Similarly, though RFed occasionally wowed us with his sorcery, the true test of the completeness of his game – his world ranking – never recovered. First he lost the number one spot to Nadal, who had finally prevailed at Wimbledon of all places. Soon enough, the Djoker passed him too. Federer fans were despondent, and not just because they were unemployed and had to sell their Hummers to the scrap dealer.
Recently, though, the man himself has begun to declare his intent, and the belief in his own ability, to regain the world number one ranking. He worked hard on his one-handed backhand, which had taken a beating from Nadal’s nasty lefty topspin forehand. He tightened up his pinpoint serving, which had already been the best in the world. And he seemed to regain the single-minded focus required to hit his mysterious shots without peppering his play with a shank here and a flub there. He was getting older, so the thinking went, and he wanted to go out on top. Plus, he wanted his young, growing daughters to have the pleasure of seeing him hoist a grand slam cup.
And so it all came together over the last fortnight at Wimbledon. I’ve been fooled by Federer’s success before, thinking that it signaled a true turnaround. But this time it’s different. Since the beginning of the Fall, Federer has won grand slam tournaments, but never while beating the world’s top player along the way. In each case, he (only) beat Murray, instead of Nadal or Djokovic. And, he has never gained the number one ranking back.
So that’s why I’m confused. The Federer Index is once again at an all-time high. But if you read the newspapers, it seems the world is still a mess. The two are all out of whack.
There can be only two solutions to this seeming paradox.
First, it could be that the Federer Index is not actually a very good indicator of the world’s economies. I find this impossible to believe. The connection is just too close. The ups and downs match too perfectly. I’ve charted the two trends on the same graph below, with Federer’s ranking on the right axis and the world economy on the left. As we know from reading New York Times science articles, correlation equals causation. Therefore it must be the case that the economy is on the mend.

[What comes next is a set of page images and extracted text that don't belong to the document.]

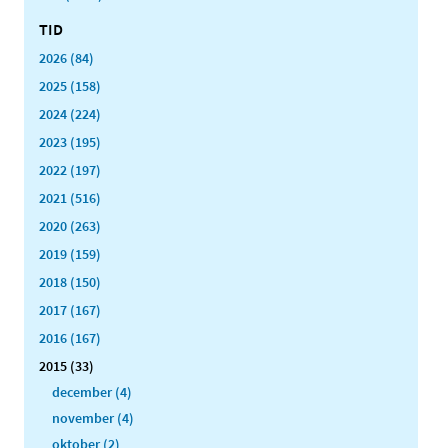
TID
2026 (84)
2025 (158)
2024 (224)
2023 (195)
2022 (197)
2021 (516)
2020 (263)
2019 (159)
2018 (150)
2017 (167)
2016 (167)
2015 (33)
december (4)
november (4)
oktober (2)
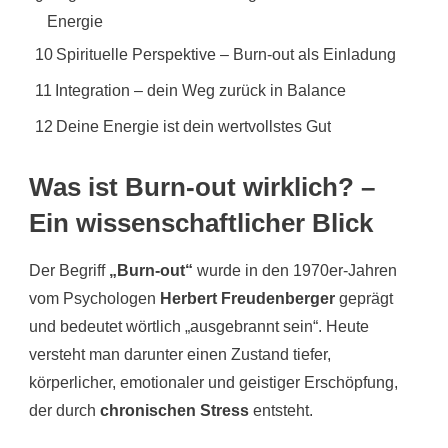
Energie
10
Spirituelle Perspektive – Burn-out als Einladung
11
Integration – dein Weg zurück in Balance
12
Deine Energie ist dein wertvollstes Gut
Was ist Burn-out wirklich? –
Ein wissenschaftlicher Blick
Der Begriff
„Burn-out“
wurde in den 1970er-Jahren
vom Psychologen
Herbert Freudenberger
geprägt
und bedeutet wörtlich „ausgebrannt sein“. Heute
versteht man darunter einen Zustand tiefer,
körperlicher, emotionaler und geistiger Erschöpfung,
der durch
chronischen Stress
entsteht.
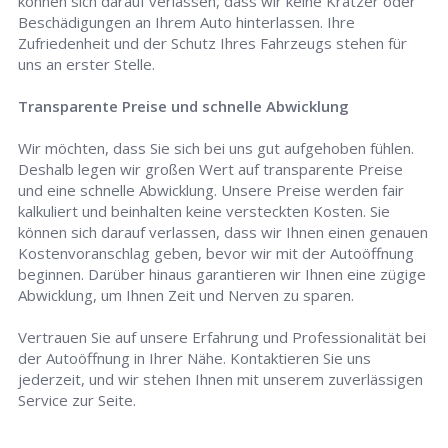
können sich darauf verlassen, dass wir keine Kratzer oder
Beschädigungen an Ihrem Auto hinterlassen. Ihre
Zufriedenheit und der Schutz Ihres Fahrzeugs stehen für
uns an erster Stelle.
Transparente Preise und schnelle Abwicklung
Wir möchten, dass Sie sich bei uns gut aufgehoben fühlen.
Deshalb legen wir großen Wert auf transparente Preise
und eine schnelle Abwicklung. Unsere Preise werden fair
kalkuliert und beinhalten keine versteckten Kosten. Sie
können sich darauf verlassen, dass wir Ihnen einen genauen
Kostenvoranschlag geben, bevor wir mit der Autoöffnung
beginnen. Darüber hinaus garantieren wir Ihnen eine zügige
Abwicklung, um Ihnen Zeit und Nerven zu sparen.
Vertrauen Sie auf unsere Erfahrung und Professionalität bei
der Autoöffnung in Ihrer Nähe. Kontaktieren Sie uns
jederzeit, und wir stehen Ihnen mit unserem zuverlässigen
Service zur Seite.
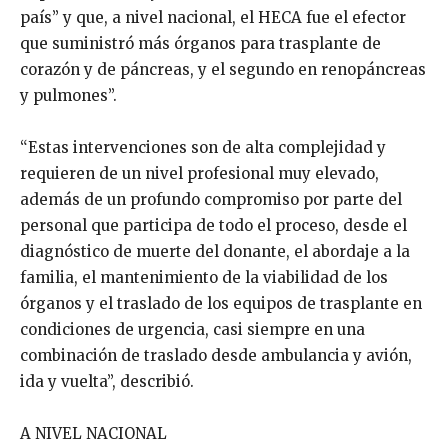
país” y que, a nivel nacional, el HECA fue el efector
que suministró más órganos para trasplante de
corazón y de páncreas, y el segundo en renopáncreas
y pulmones”.
“Estas intervenciones son de alta complejidad y
requieren de un nivel profesional muy elevado,
además de un profundo compromiso por parte del
personal que participa de todo el proceso, desde el
diagnóstico de muerte del donante, el abordaje a la
familia, el mantenimiento de la viabilidad de los
órganos y el traslado de los equipos de trasplante en
condiciones de urgencia, casi siempre en una
combinación de traslado desde ambulancia y avión,
ida y vuelta”, describió.
A NIVEL NACIONAL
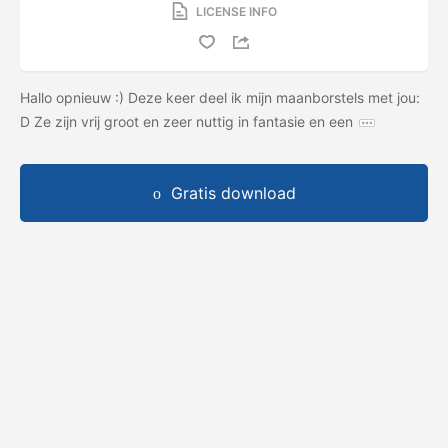
LICENSE INFO
Hallo opnieuw :) Deze keer deel ik mijn maanborstels met jou:
D Ze zijn vrij groot en zeer nuttig in fantasie en een
Gratis download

So the second solution is that the world’s headlines are just wrong. Europe is not, in fact, headed for a fiscal cliff. The unemployment rate is somehow being measured incorrectly in the United States. And Asia is still hard at work making widgets for the rest of us. As for all those Hummers? Maybe they’re just all being hoarded out in LA.
Well, I don't really know, so I am going to go have a beer and enjoy the summer – you should too!